A Night in Casablanca sees the Marx Brothers inching closer to the end of the road of performing as a trio on the big screen.
“Round up all the likely suspects.” – Prefect of Police (Dan Seymour)
What’s interesting about this film is that it’s known more for Groucho’s legendary letters surrounding its creation. Word had it that Warner Bros. threatened to sue over the film’s title. Casablanca had only come out a few years earlier. The brothers may have capitalized on the name but the plot itself is a classic Marx Brothers send-up of spy/intrigue dramas. The studio’s legal department threatened to sue, forcing Groucho to respond in a way that only he could. However, Warner Bros. planned to sue when the film was going to be an outright parody of Casablanca. The film, as we know, evolved to be a send-up of the genre instead. But as it turned out, this was a publicity stunt by the Marx Brothers to draw attention to the film! Brilliant. Sheer brilliance!
A Night in Casablanca takes place shortly after World War II where three consecutive managers of the Hotel Casablanca have been murdered. Lieutenant Pierre Delbar (Charles Drake) theorizes what may have happened when he tells his war stories to the police. The Nazis forced him to fly stolen treasures to South America but he crashed the plane in Casablanca instead. The hotel had been under Nazi control at the time, leading Pierre to think that the deaths are tied to the treasure.
A Nazi criminal, Heinrich Stubel (Sig Ruman) disguises himself as Count Max Pfefferman with plans to reclaim stolen art treasures hidden inside the hotel. Ronald Kornblow (Groucho Marx) happens to announce his arrival as the newest hotel manager. What could possibly go wrong? Oh, right. Stubel plans to get away with murder once more. He’ll have to go through Kornblow’s newest bodyguard, Corbaccio (Chico Marx). Stubel’s own valet, Rusty (Harpo Marx), is even working against him! Anyway, the Nazi sends Beatrice Reiner (Lisette Verea) to romance Kornblow in attempt after attempt at killing the new manager. She eventually turns against Max.
There a few scenes here and there that had me laughing quite a bit. Alas, it just isn’t the same as their Paramount films or earlier MGM films overseen by Irving Thalberg. The fact of the matter is that their best days as a trio were behind them. That’s not to say the film isn’t funny but it simply doesn’t live up to their earlier standards. The gag that had me howling was when Kornblow, Corbaccio, and Rusty, rushed over to the hotel, meet Beatrice, and then break into Heinrich Stubel’s hotel room, only to drive him mad by unpacking his bags. When a Marx Brothers gag works, it works!
I meant to watch the film back in November when I was running the Marx Brothers retrospective timed to the Duck Soup anniversary. Unfortunately, time got away from me during awards season. But anyway, I picked the film up when I was at the library the other day. Two more Marx Brothers movies were DVR’d overnight when they aired during the TCM marathon. I’ll have those reviews up shortly after viewing.

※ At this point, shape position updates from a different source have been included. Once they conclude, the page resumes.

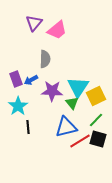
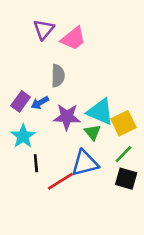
purple rectangle: (16, 79) -> (21, 101), turned 56
cyan triangle: (78, 87) -> (100, 112), turned -40
red line: (80, 141) -> (60, 181), moved

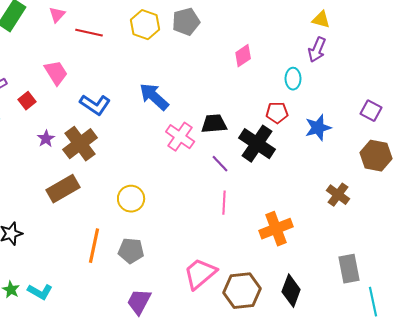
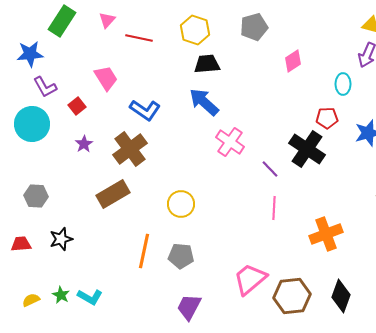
gray pentagon: (186, 22) -> (254, 27), moved
black trapezoid: (214, 124) -> (207, 64), moved
purple star: (46, 139) -> (84, 144), moved

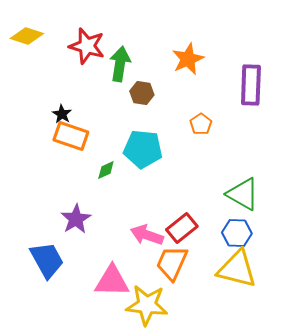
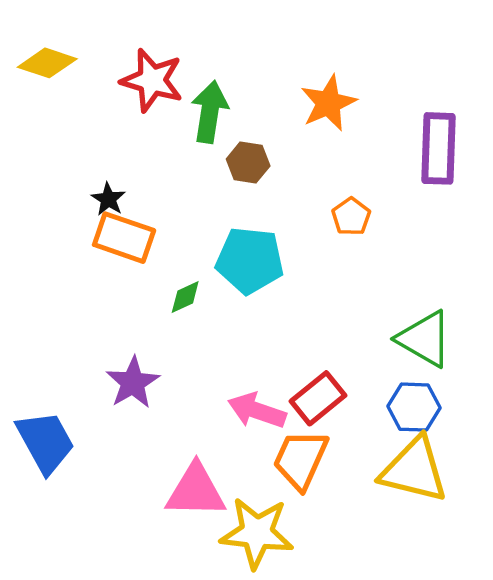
blue trapezoid: (47, 260) -> (45, 442), moved

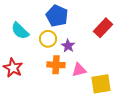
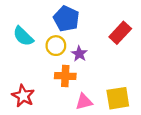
red star: (13, 68) -> (23, 96), moved
pink triangle: (79, 70) -> (84, 102), moved

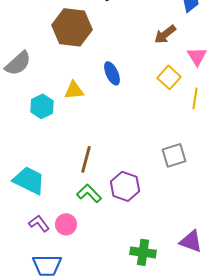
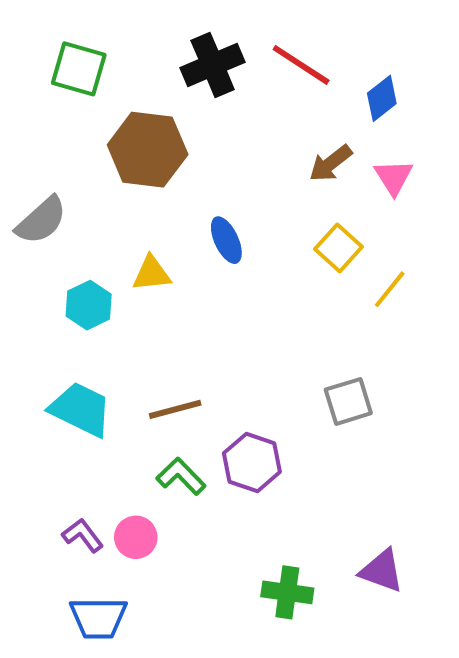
pink triangle: (197, 56) -> (394, 177), moved
yellow line: (195, 98) -> (390, 289), turned 30
brown line: (86, 159) -> (175, 409), turned 60
cyan trapezoid: (29, 180) -> (81, 409), moved

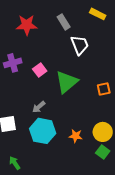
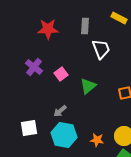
gray rectangle: (64, 22) -> (85, 26), turned 35
purple cross: (13, 63) -> (34, 67), turned -36
green triangle: (67, 82) -> (88, 86), size x0.7

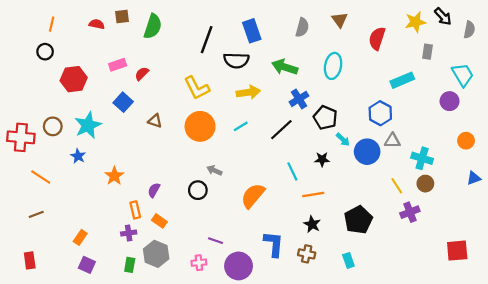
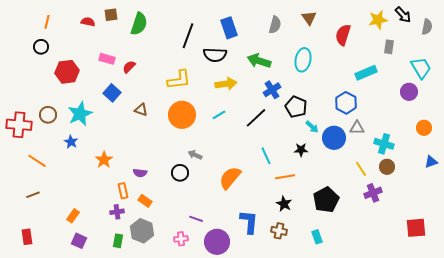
pink rectangle: (118, 65) -> (107, 59), turned 35
yellow L-shape: (197, 88) -> (179, 80), turned -70
black star: (322, 159) -> (301, 150), moved
purple semicircle: (154, 190) -> (140, 173), turned -112

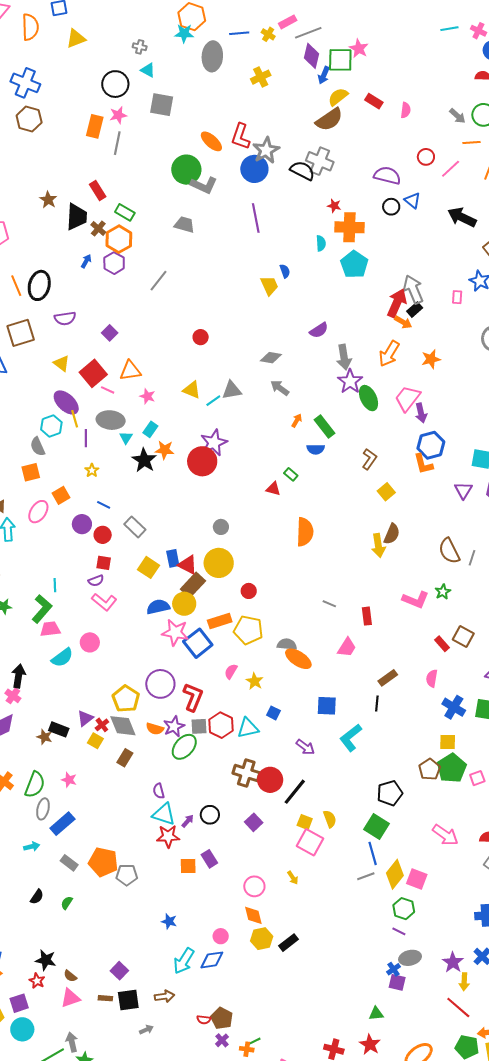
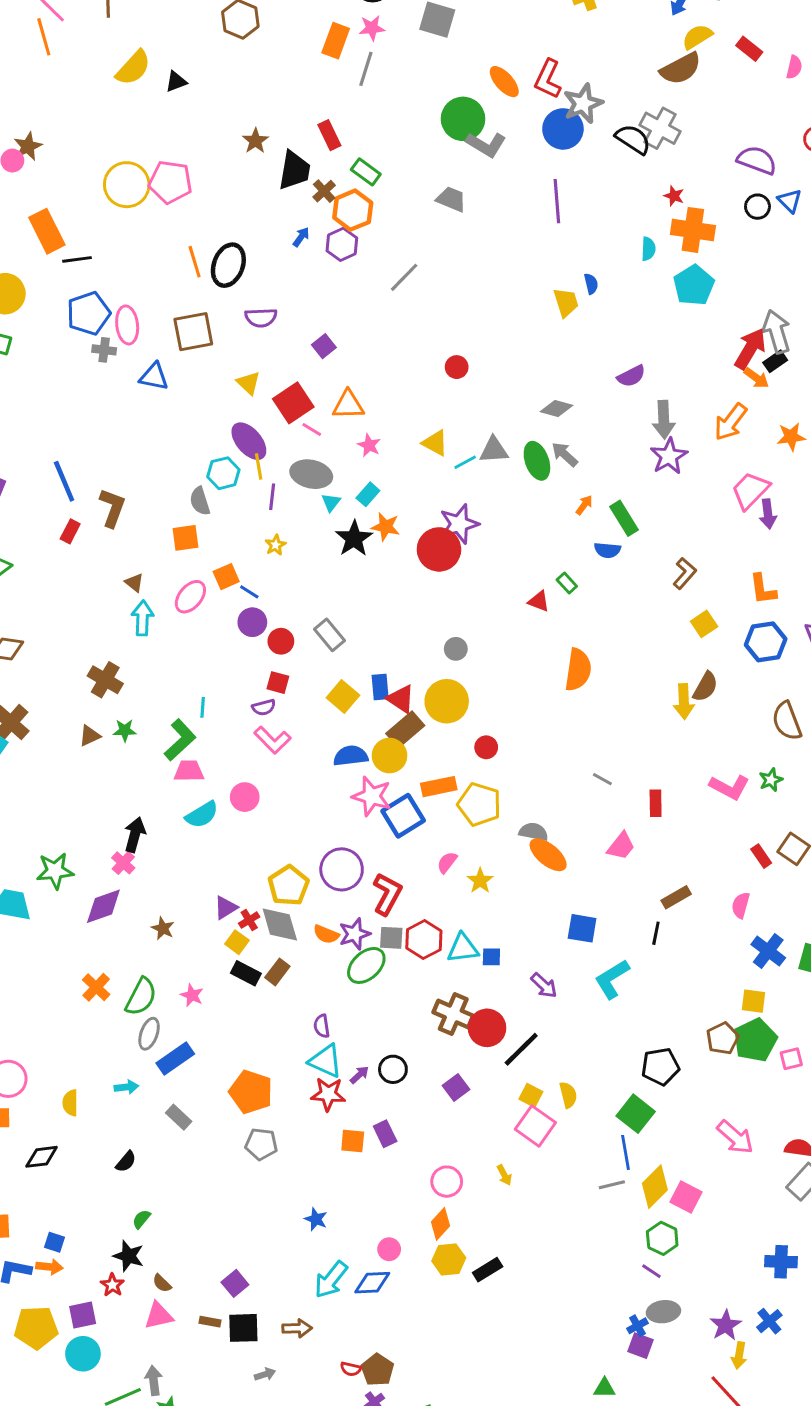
green ellipse: (369, 398) -> (537, 461), moved
blue hexagon: (431, 445) -> (766, 642), moved
blue line: (104, 505) -> (249, 592), moved
blue square: (273, 713) -> (491, 957), moved, turned -32
black rectangle: (59, 729) -> (246, 973), moved
orange pentagon: (103, 862) -> (251, 1092), moved
green semicircle: (67, 903) -> (141, 1219), moved
orange diamond: (253, 915) -> (441, 1224), turned 50

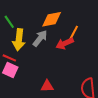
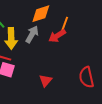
red triangle: (47, 86) -> (46, 81), turned -40

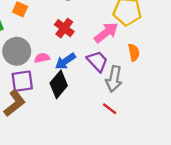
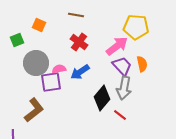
purple trapezoid: (97, 61) -> (122, 66), moved
purple square: (22, 81) -> (51, 82), moved
black diamond: (59, 84) -> (102, 98), moved

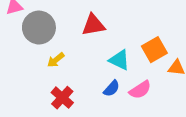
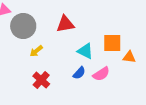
orange square: (154, 50) -> (112, 43), turned 30

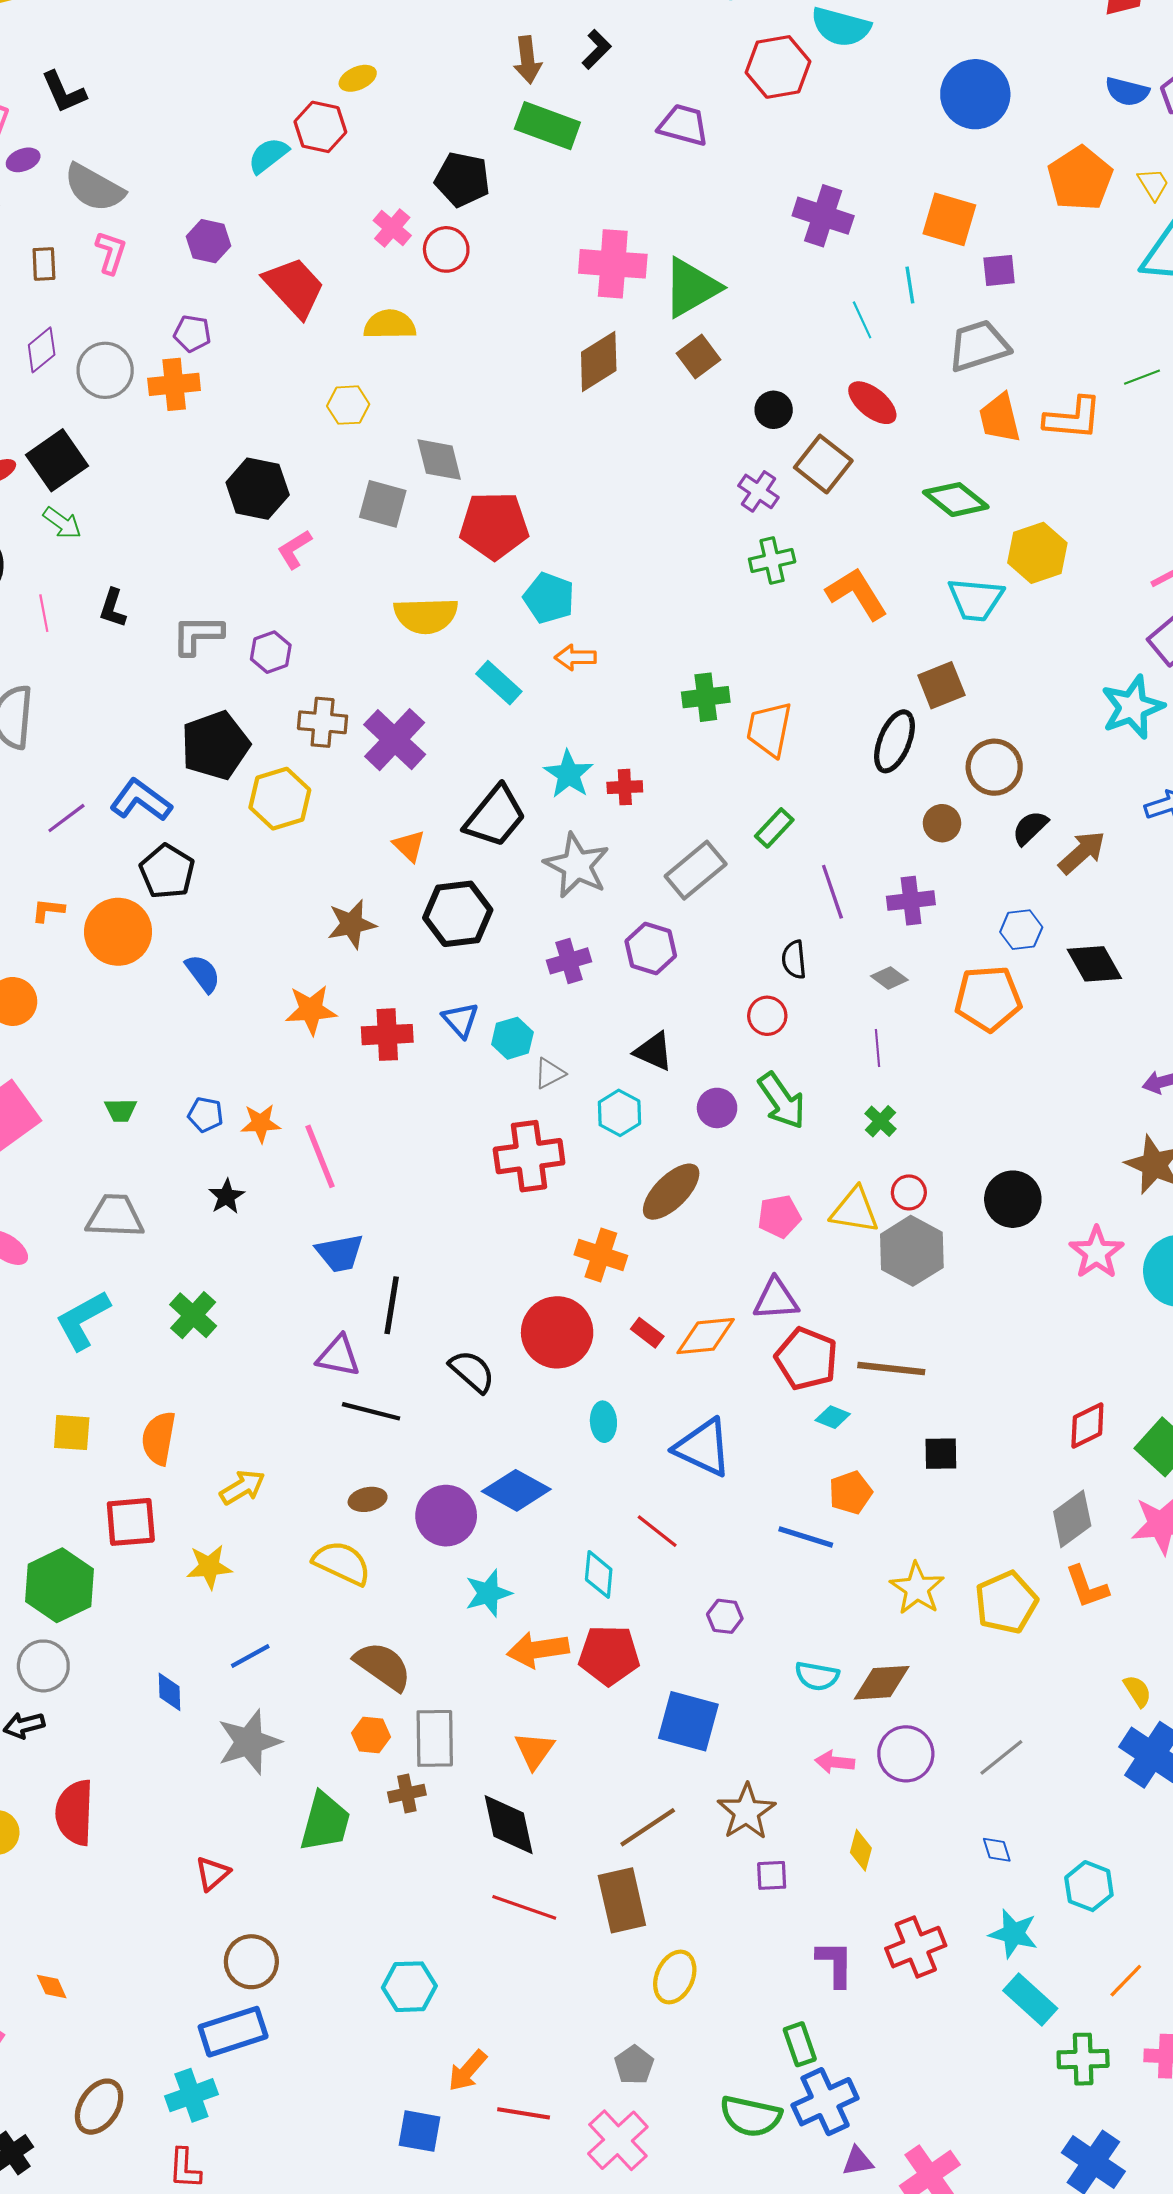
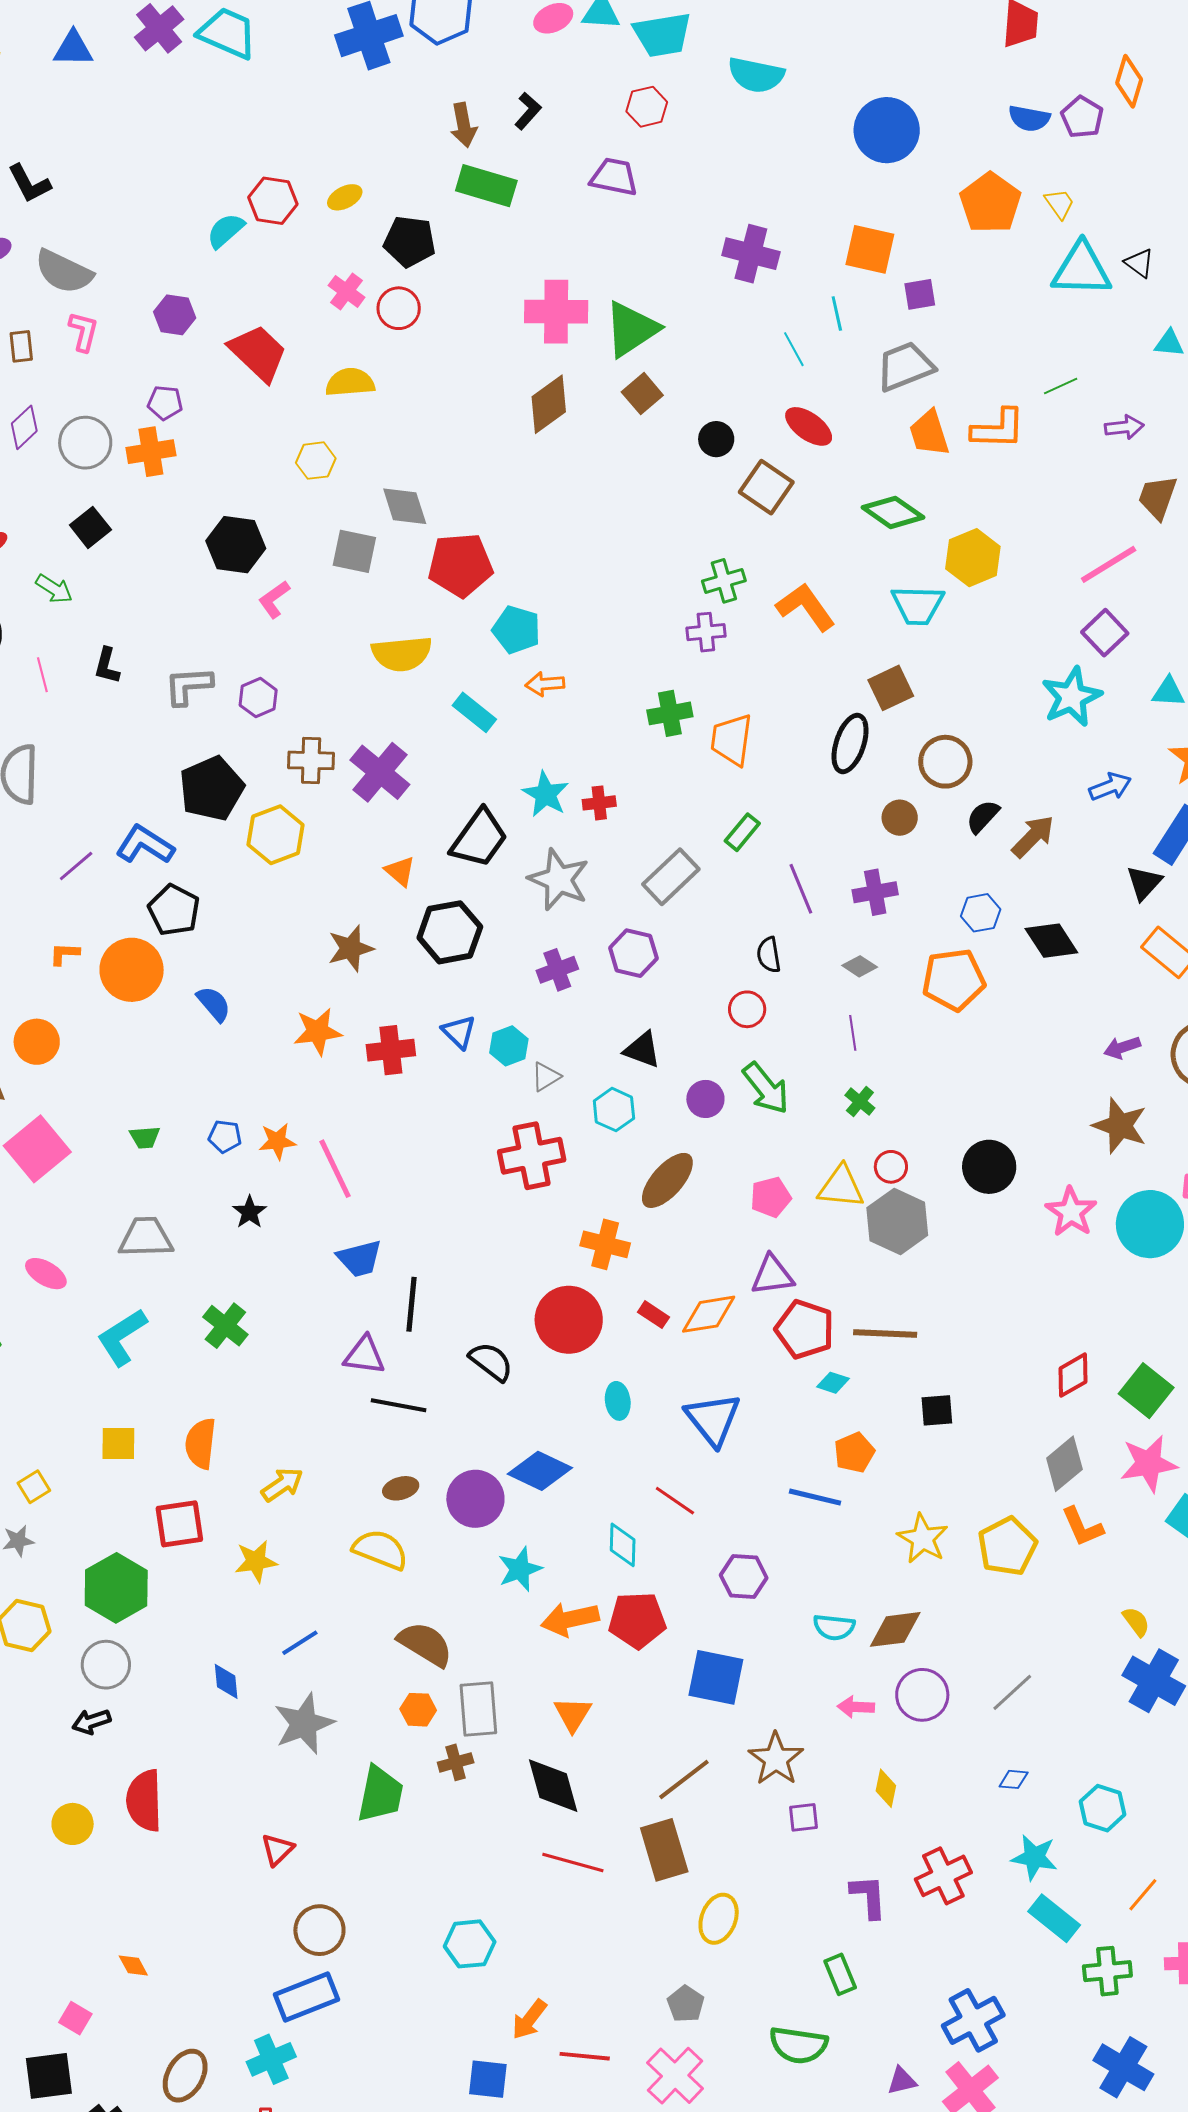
red hexagon: (778, 67) -> (647, 107), moved, size x0.7
yellow ellipse: (358, 78) -> (345, 197), moved
black square: (57, 460) -> (90, 527), moved, size x0.7
purple cross: (758, 491) -> (706, 632), moved, turned -36
blue triangle: (703, 1447) -> (713, 1419), turned 30
purple hexagon: (725, 1616) -> (744, 1577), size x1.4
blue diamond: (997, 1850) -> (1014, 1779), turned -64
blue cross: (825, 2102) -> (973, 2020), moved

This was my second viewing of the film but my first since watching several Marx Brothers movies back in summer 2007. Not that I’ve watched Love Happy yet but this was initially planned to be their final film together. After all, they hadn’t done a film together since The Big Store in 1941. It would be another few years before they did the Harpo-focused Love Happy. While that may be the last film they did together as the Marx Brothers, this really feels like the last film meant as a Marx Brothers vehicle. All three would appear in The Story of Mankind but not in the same scene, nor as a primary vehicle for the brothers.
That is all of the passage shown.